Lynn - April 24, 2021

Thanks Bruce for yet another great blog, and thanks for sharing such an important part of yourself. Isn’t it interesting that we all have our favourite kinds of music. Since music speaks to us differently, I suppose it’s not a surprise. I figure that, besides being soothing for our souls or speaking truth to us about ourselves, music is intended to get us off our feet to dance, whether it’s rocking or sedately waltzing or inventing our own movements. Some classical music can even get my body moving — I"m sure the composers would be appalled! Yet, for me the most meaningful music is worship music. Contemplating the words, along with experiencing the combination of notes, can be a deeply moving experience.
Thank you, as always, for your blog. As has been said before, it’s a Saturday favourite! No chance of unsubscribing here!
Have a peaceful weekend
Lynn

Pam - April 24, 2021

Oh Bruce- you have many talents, but this blog captures my mood, and my heart this weekend.

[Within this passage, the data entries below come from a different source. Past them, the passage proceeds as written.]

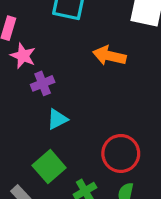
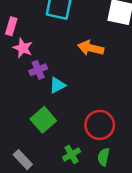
cyan triangle: (57, 119) -> (57, 85), moved
green square: (49, 167) -> (43, 120), moved

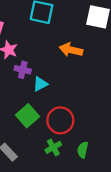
purple cross: (38, 70) -> (23, 70), turned 35
red circle: (100, 125) -> (60, 120), moved

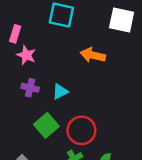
purple cross: (23, 70) -> (30, 88), moved

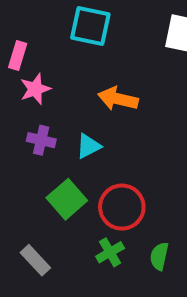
pink star: (26, 55) -> (35, 89), turned 30
orange arrow: (93, 55) -> (118, 99), moved

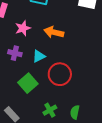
pink star: (35, 89) -> (23, 28), moved
red circle: (122, 207) -> (60, 74), moved

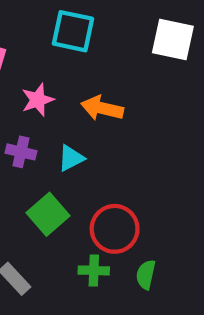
red circle: (60, 74) -> (115, 229), moved
green cross: (50, 110) -> (94, 270), turned 32

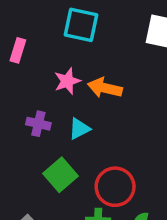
pink star: (38, 100) -> (67, 81), moved

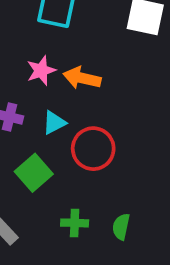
red circle: (115, 187) -> (93, 149), moved

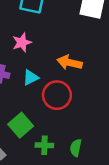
orange arrow: (82, 78) -> (69, 63), moved
green square: (34, 173) -> (21, 125), moved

I have music in my bones too. But when you mentioned Lennie Gallant, I agree, he is a master musician and I am watching his livestream from Calgary Folk club as I write this. Music speaks to, and soothes the soul.

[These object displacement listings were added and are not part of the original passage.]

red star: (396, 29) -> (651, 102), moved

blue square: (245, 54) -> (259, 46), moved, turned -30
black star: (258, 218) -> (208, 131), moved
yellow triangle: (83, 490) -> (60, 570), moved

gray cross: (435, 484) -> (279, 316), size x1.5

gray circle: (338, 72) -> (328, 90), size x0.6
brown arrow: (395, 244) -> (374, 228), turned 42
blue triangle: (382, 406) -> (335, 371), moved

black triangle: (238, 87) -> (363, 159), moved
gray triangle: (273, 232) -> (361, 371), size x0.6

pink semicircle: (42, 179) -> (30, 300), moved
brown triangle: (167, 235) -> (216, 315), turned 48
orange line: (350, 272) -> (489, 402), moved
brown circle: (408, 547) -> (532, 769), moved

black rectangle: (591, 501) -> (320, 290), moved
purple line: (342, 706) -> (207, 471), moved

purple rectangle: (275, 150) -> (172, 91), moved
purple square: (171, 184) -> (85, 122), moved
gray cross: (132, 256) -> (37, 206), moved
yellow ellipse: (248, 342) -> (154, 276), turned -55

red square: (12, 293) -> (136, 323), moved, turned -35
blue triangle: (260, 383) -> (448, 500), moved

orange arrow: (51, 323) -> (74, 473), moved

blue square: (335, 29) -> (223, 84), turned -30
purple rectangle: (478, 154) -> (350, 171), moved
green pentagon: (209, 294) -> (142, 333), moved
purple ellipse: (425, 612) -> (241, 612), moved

Susan E-J - April 24, 2021

Fabulous Blog today, Bruce!! (Unsubscribe? Are you kidding me? Never!)
So many of your musical selections here are favourites of mine too, and it was really fun to revisit a VERY young Colin James in the video clip :) …. That said, Colin’s music and zest for life doesn’t ever seem to get old (just like us!). I’ll be returning to enjoy this Blog again, Bruce. Thanks for sharing – and hope you’re having a great weekend on PEI!
Susan.

althea - April 24, 2021

Hey, Bruce….without saying it, you’ve offered us who you are. Keep on truckin’, friend.

Zyna in Winnipeg - April 24, 2021

Ah Bruce…what a delicious selection of magical music this morning. Thank you.
We all have our lifetime ‘musical soundtrack’ don’t we. Certainly some of mine overlapped with yours here.
James Taylor has been a long-life love of mine, since way back! I finally saw him in concert a few years back in Winnipeg. The voice still the same: the messages as relevant today as they were back in the 60’s, perhaps even more so today. AND he didn’t disappear during the intermission, but sat, dangling his legs over the edge of the stage, and audience members just flocked over and he shook his hand, and he chatted with folks for the whole time. In fact, he had to be called back onto the stage to begin the second half of the show. It was lovely. Your featuring him has reminded me of his long association with Carol King, and her important song book. Another artist with wisdom to share. Look for their reunion concert, recorded a few years ago. It is so beautiful – it will bring you to tears.
So many tears shed to music. We could probably all fill bottles to overflowing.. A soothing of the soul for all manner of heartbreak.
AND – speaking of heartbreak – Eva Cassidy, one of the glorious voices you featured here, died, just as she had been newly discovered. So incredibly sad. She had a way of interpreting a well-known lyric in such a way that it seemed as if you were hearing it for the very first time. This ‘Fields of Barley’ must have thrilled Sting. Her version of ‘Over the Rainbow’ is a thing of infinite beauty, when you thought no one but Judy could sing it any better.

I will never hit ‘unsubscribe’. Saturday mornings are reserved!
Blessings, Bruce!

Kay Schuld - April 24, 2021

Thank you for the music blogs! Music has always been a big part of my life.

Gillian Keane - April 24, 2021

I have always loved the music that has poetic lyrics. Loved these video clips. Another one of my favourites was Rita McNeal. My girls and I sang her songs together on many road trips. Lovely Blog

Sue - April 24, 2021

Great blog today, as always. Loved the piece on Dennis Ellsworth. It brought a smile to my face as I have a son who was born in the 70’s, wore a Thriller jacket to school and had a silver boombox…..

Stephanie Vargas - April 24, 2021

Thank you for your blogs! As a person who enjoys and plays a little music…I really enjoyed this!!